## Data for the task
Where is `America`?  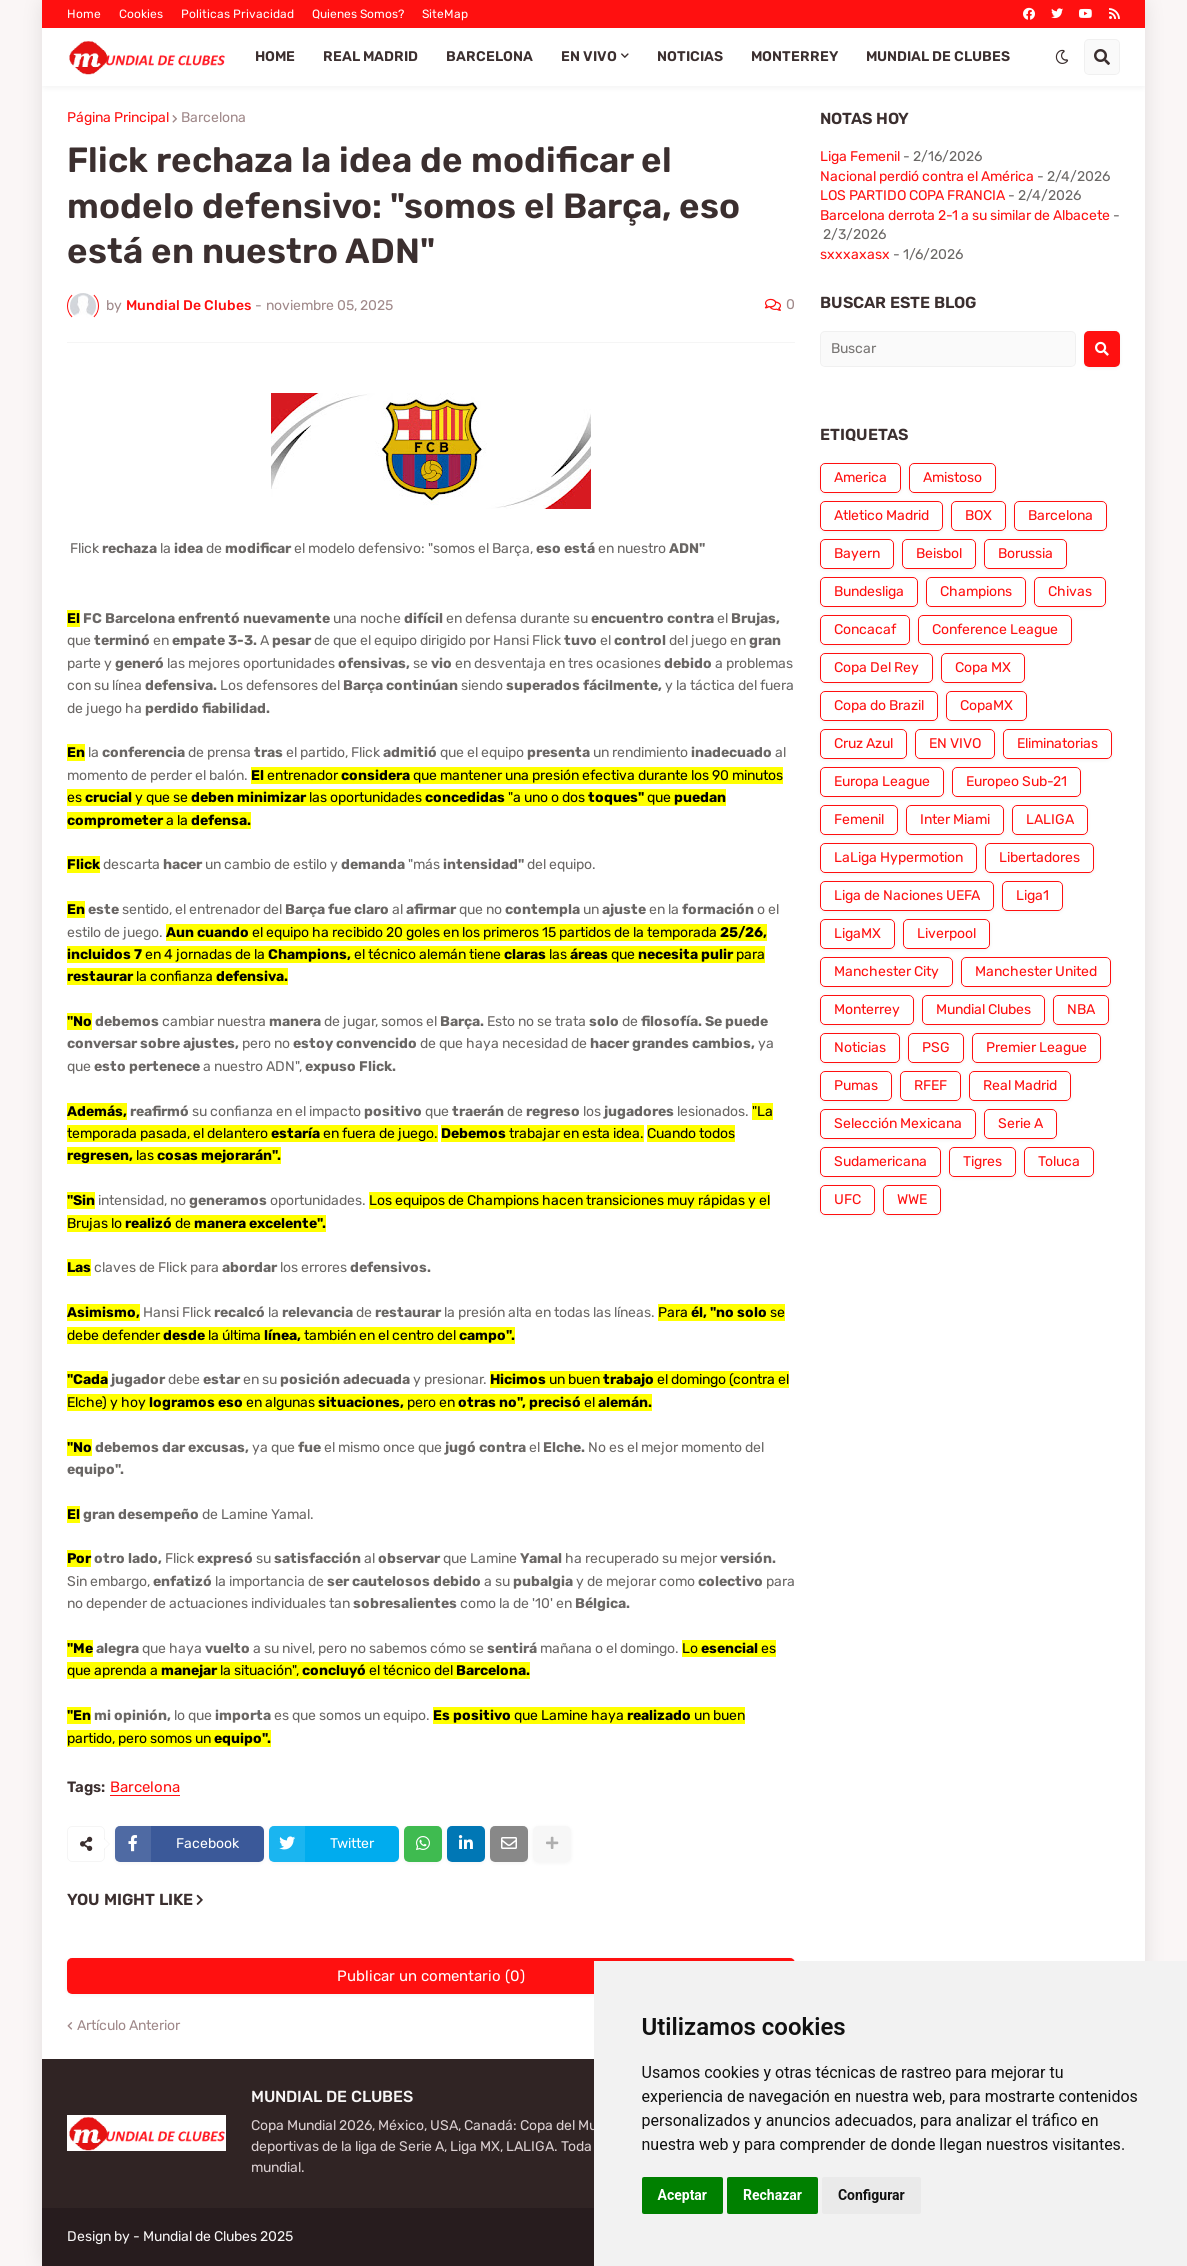
America is located at coordinates (860, 477).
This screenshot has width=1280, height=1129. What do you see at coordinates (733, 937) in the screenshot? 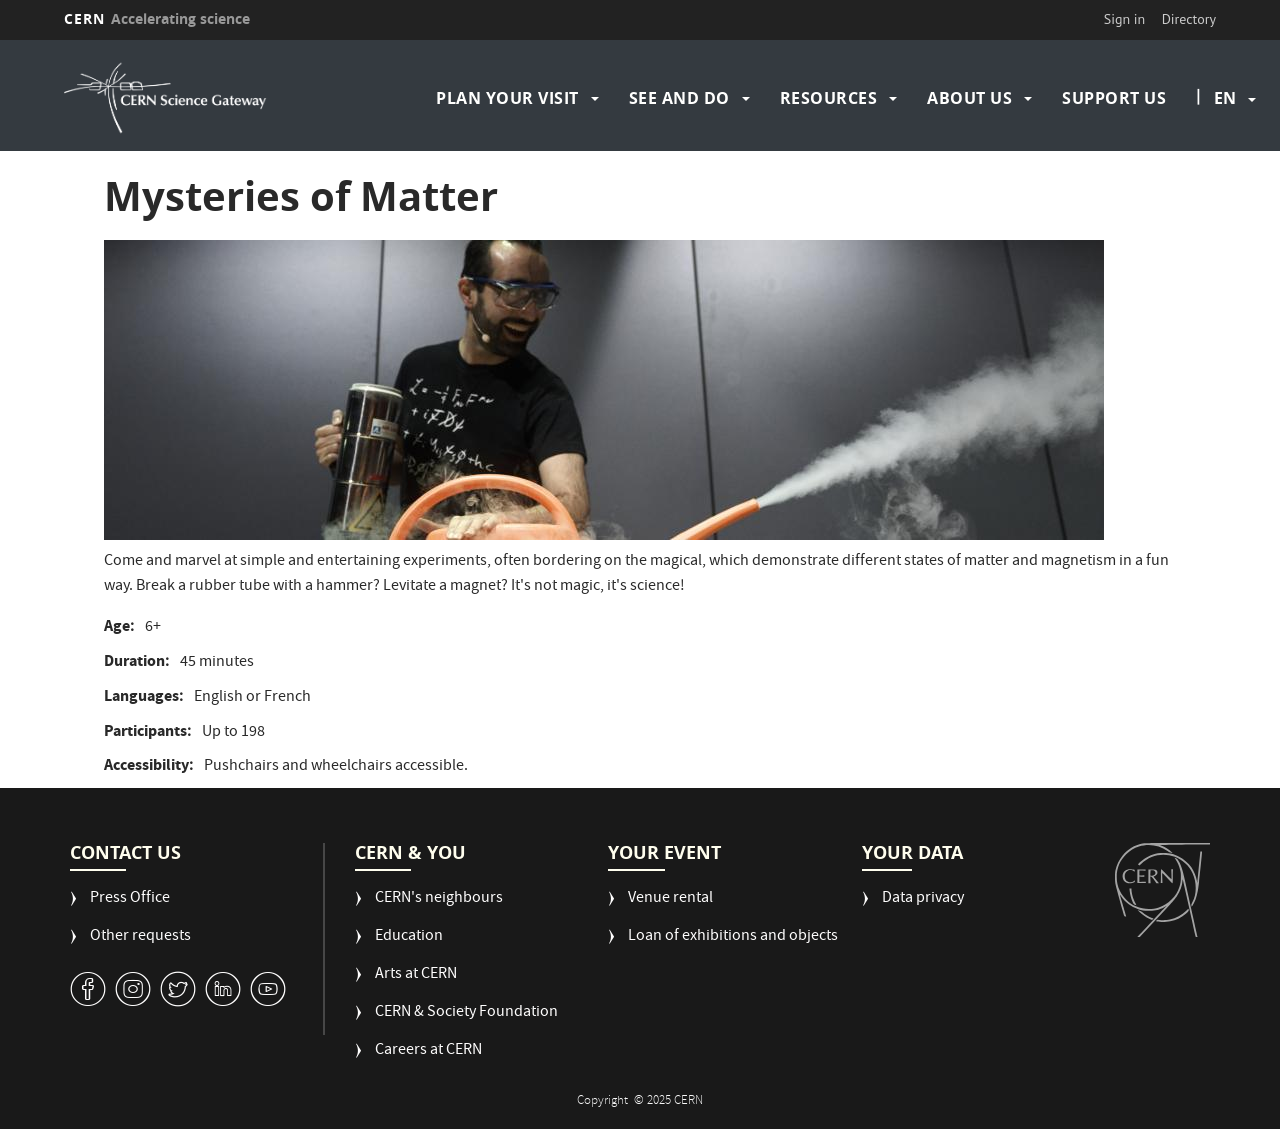
I see `Loan of exhibitions and objects` at bounding box center [733, 937].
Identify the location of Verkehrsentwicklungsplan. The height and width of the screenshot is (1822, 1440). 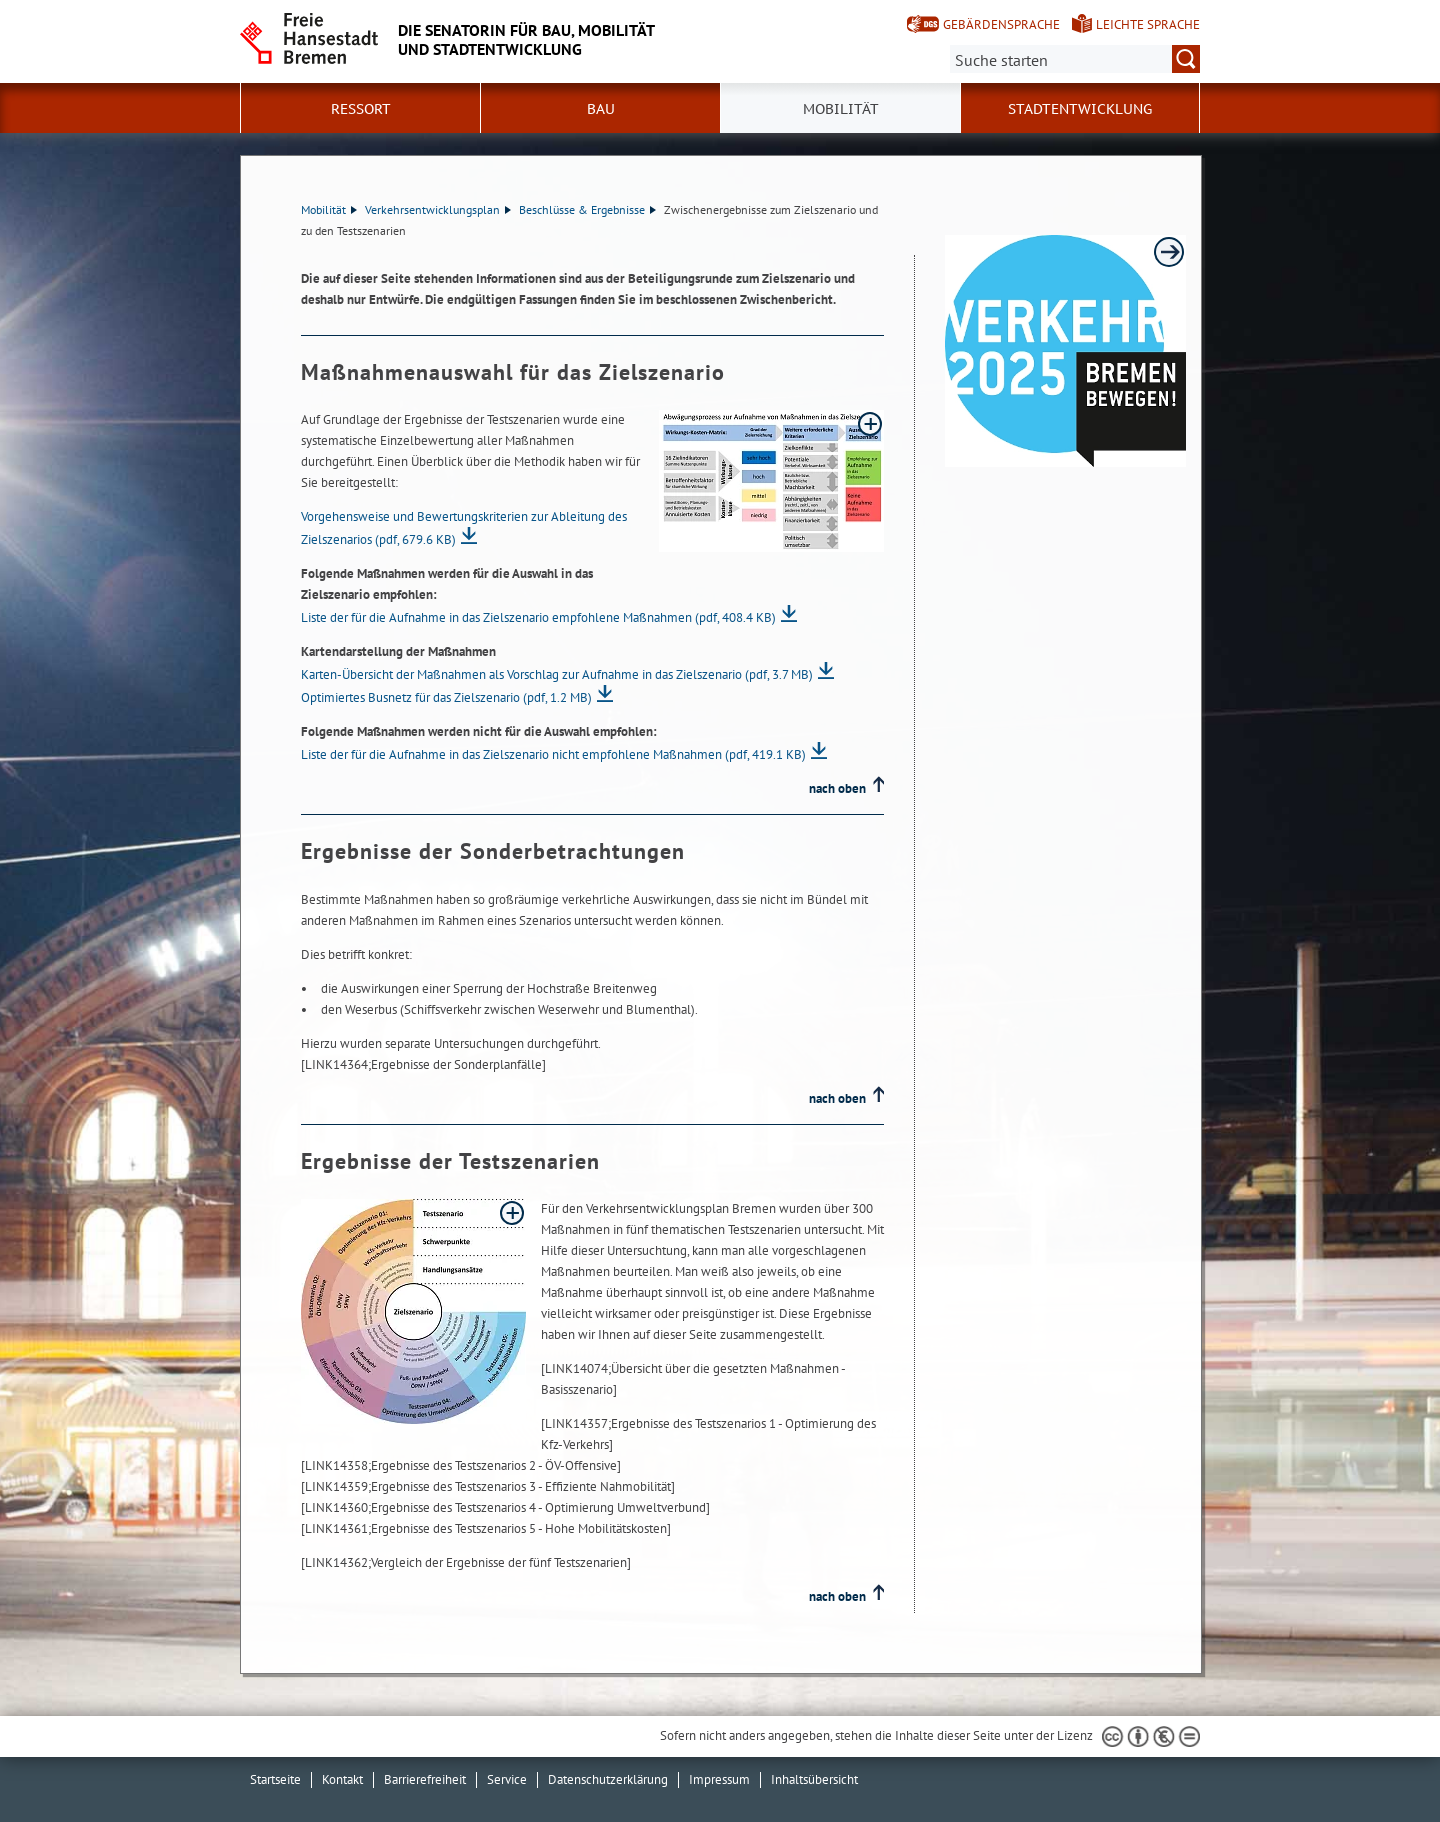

## Directions
Without the pictures, reproduce each line from the one containing "This screenshot has" through the last line of the material above, both of those lines included.

## Answer to this task
This screenshot has width=1280, height=1129. What do you see at coordinates (733, 937) in the screenshot? 
I see `Loan of exhibitions and objects` at bounding box center [733, 937].
Identify the location of Verkehrsentwicklungsplan. The height and width of the screenshot is (1822, 1440). 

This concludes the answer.